Solve the complexity crisis in network system design
SBC system providers are rising to the challenge of network system complexity by providing equipment with the necessary performance.
August 4, 2005
While the telecom bubble of 1999 seems light years away, those of us in the business of designing networking equipment have seen the complexity and number of challenges in this area steadily rise. Predictably, this increased complexity has either resulted in compromises in product functionality or performance, or long development cycles or both, with increased risk, fueled by rapidly evolving standards. Although the increasing complexity of network applications has been documented many times in the past, let’s look at the macro factors driving this complexity. Staying at the macro level, some of the key networking drivers are:
A general increase in traffic, resulting in higher line speeds, higher throughput, more network elements, etc.
Convergence and standardization on IP and eventual migration to IPv6, resulting in more gateways (e.g., media gateways, Packet Cable, etc.).
Mobility, resulting in a significant increase in network endpoints (e.g., handsets) as well as contributing to IP conversion and an increase in traffic.
Security concerns, resulting in an increased number of network elements with security functionality as well as a trend to combine what have traditionally been individual security devices into multi-function devices, such as Unified Threat Management devices.
Despite the convergence and standardization of IP, there’s still a lot of change with new protocols, additional standards, new uses, and new threads emerging.
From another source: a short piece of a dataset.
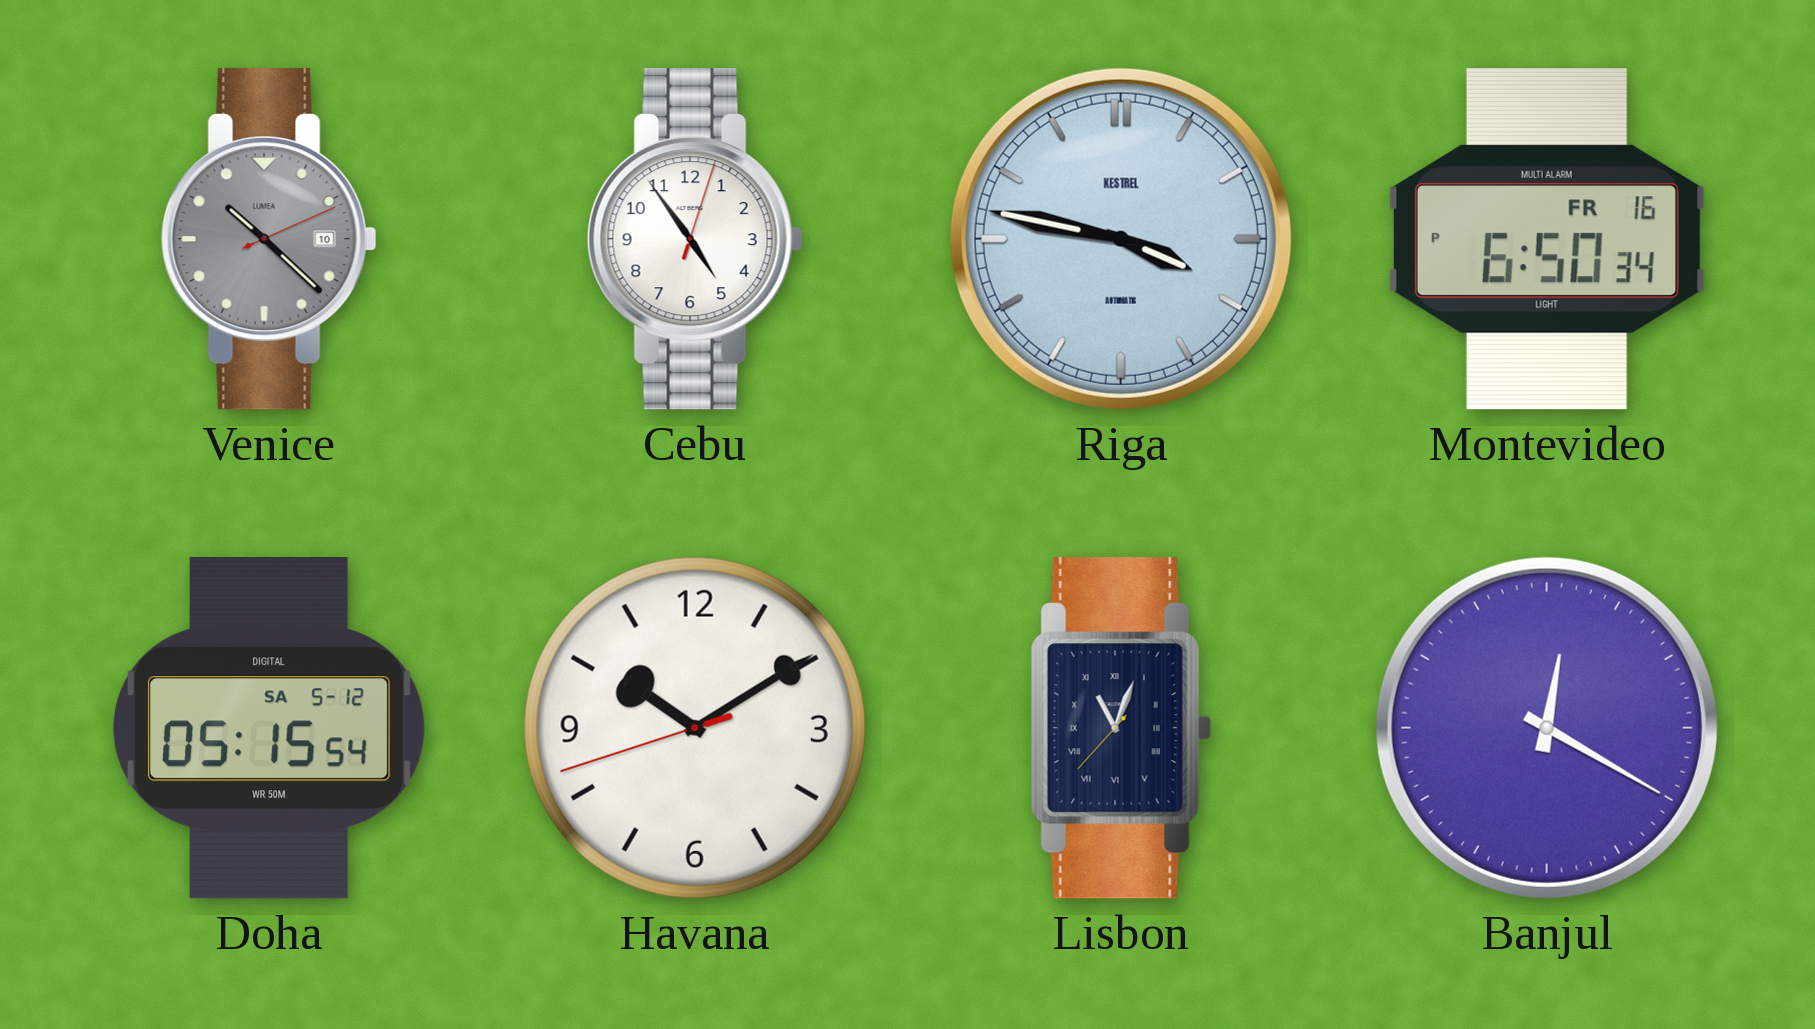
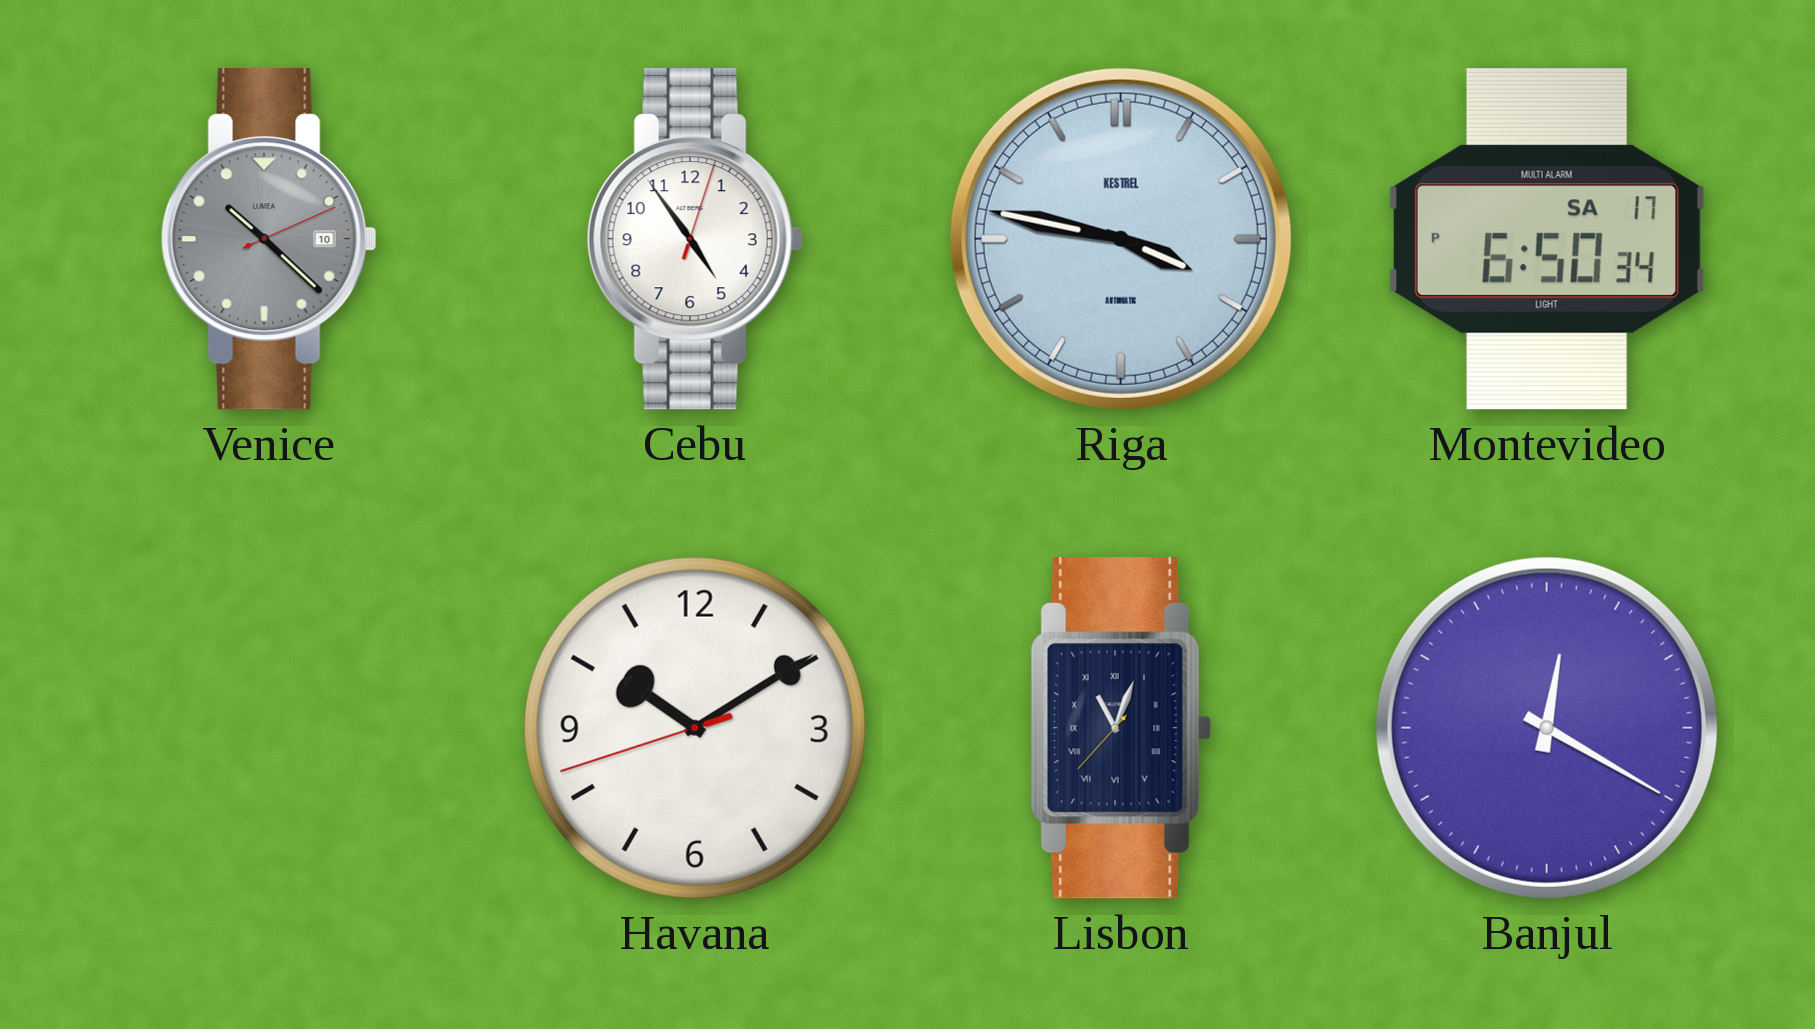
Montevideo date: FR 16 -> SA 17
Doha: 05:15 -> none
While each one of these factors drives increased function, capacity, and/or performance in networking equipment, let’s start with security. Obviously, maintaining information security is one of the biggest challenges affecting the broader usage of the Internet for communications. Looking deeper, a technology such as Voice over Internet Protocol (VoIP) will continue to grow in popularity as a low cost alternative to traditional service, but implementing it securely brings some major challenges for communications systems designers.
A key component of VoIP systems is the session border controller (SBC) that enables VoIP media to traverse enterprise firewalls and network address translation (NAT), as well as supporting other advanced features like encrypted media. Other examples of complex SBC features include the network hardening of these devices to prevent denial-of-service attacks and support deep packet processing, such as signature detection for intrusion detection.
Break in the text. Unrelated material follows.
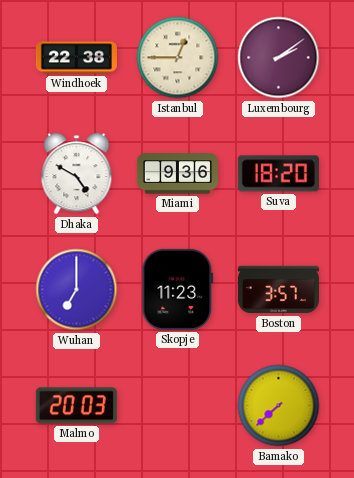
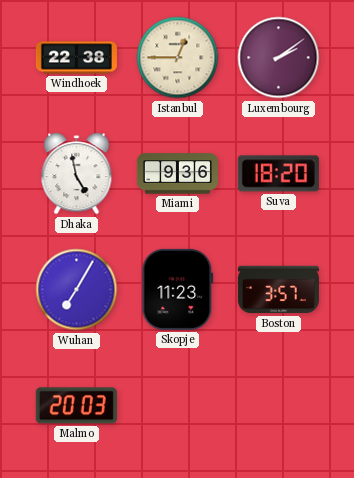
Dhaka: 4:50 -> 4:58
Wuhan: 7:00 -> 7:05
Bamako: 7:38 -> none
SBC system providers, like other communication system vendors, are rising to the challenge by providing equipment with the performance to analyze data packets on the fly at wire-speed. In general, the industry approach has been to use programmable processor-based systems (as opposed to ASIC- or FPGA-based designs) to maximize the flexibility needed to keep pace with the rate of change. Designs typically incorporate the following:
high degrees of parallelism, either through multi-core general purpose processors or network processors;
fixed-function accelerators, such as encryption/decryption, hash units, and TCAMs;
various memory types, each with potentially different access models and timings;
various buses/interconnects to other silicon, again, each with different access models and timings;
interaction with other system elements or planes.
Focusing on SBC vendors, they represent a perfect example of this. Despite pressure from carriers to minimize the number of unique boxes in their networks, SBCs have established a foothold as standalone elements in the networks. The reason is because SBCs have stayed ahead of the innovation curve, and because they have visibility to both the signaling and media content, they are well positioned to implement new features.
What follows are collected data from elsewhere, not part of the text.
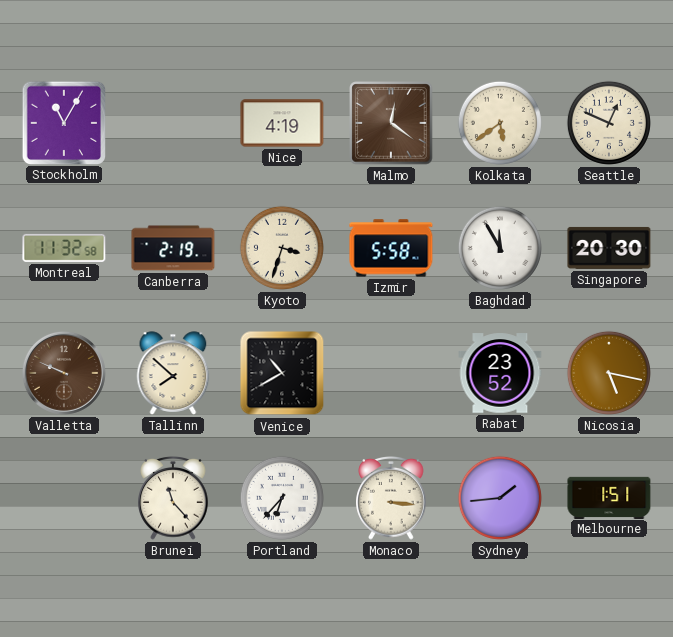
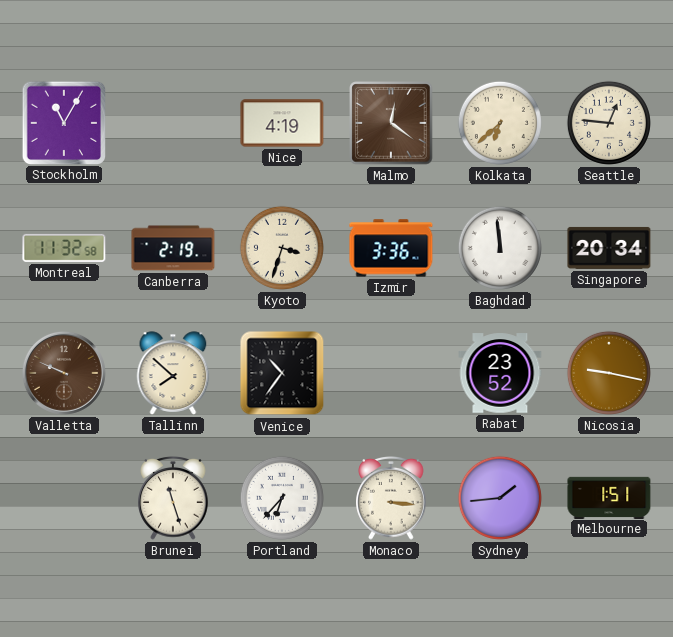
Kolkata: 5:39 -> 6:38
Seattle: 12:49 -> 12:46
Izmir: 5:58 -> 3:36
Baghdad: 11:55 -> 11:59
Singapore: 20:30 -> 20:34
Venice: 10:40 -> 10:36
Nicosia: 5:17 -> 9:17
Brunei: 11:23 -> 11:27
But all of this comes at is the cost of increased software development complexity, simply because meeting the performance goals typically requires a new and complex architecture. One example is the proliferation of the network processor (NP). NPs are optimized for packet processing because they incorporate a high degree of parallelism through pipelining or superscalar processor arrangements, multi-threading, multiple memory types, and dedicated-function accelerators (e.g., hash units, CRC generators, etc).
The most obvious impact of this complex architectural environment is increased development and lifecycle software costs due to the steep learning curve and lengthened development, debug, and test phases. But there are other impacts, too. For example, the lengthened development cycle often causes a functional prototype to be delayed until late in the project cycle, thus delaying integration with other system components and overall system performance modeling. Another artifact of the high complexity is that designers are often hesitant to modify or enhance working designs due to the risk of change and lengthy debug cycle, and therefore negate one of the benefits of NP-based designs, namely flexibility.In our SBC example, we can see the importance of flexibility and extensibility. The original reason for SBCs was because the VoIP signaling protocols, including Session Initiation Protocol (SIP), H.323, and Media Gateway Control Protocol (MGCP), are poorly behaved, meaning they transfer key information in layers above OSI layer 4. This prevented the VoIP media traffic from traversing the various NAT devices and firewalls between endpoints. To solve this, SBCs monitor both the signaling traffic (to sniff out the parameters of new VoIP calls) and the media traffic (to open up pinholes and enable the media to pass through the various security devices).
But SBC vendors didn’t stop innovating. Once it was clear that having visibility to both the signaling and media traffic provided an architectural advantage over other boxes in the network, additional features were added, such as quality of service, route optimization, sophisticated call detail records, and encryption/decryption. None of this innovation would have been possible without a flexible underlying implementation that allowed for scalability and extensibility.
As more communications and networking system vendors seek to exploit the new NP silicon, however, an application software development complexity crisis is brewing that requires some innovative thinking. After decades of communications system design where system optimization relied on low-level code optimization to maximize performance, the task of optimizing the newest NP applications has become too complex for this technique to be accomplished without missing fleeting market windows.
As an example of SBC application complexity, consider the relatively simple task of programming an NP to implement pinhole firewall, NAT, and encryption. In somewhat simplified terms, the software engineer must program the processor to first determine if the incoming packet is part of the VoIP media (as opposed to some other control or management packet), and if so, perform a flow/session lookup to determine if the packet is part of an established and accepted session. This lookup is often based on the five- or six-tuple of IP and layer 4 header fields with an optional VLAN identifier and needs to be performed on a table capable of tracking the maximum number of supported concurrent connections (often tens or hundreds of thousands).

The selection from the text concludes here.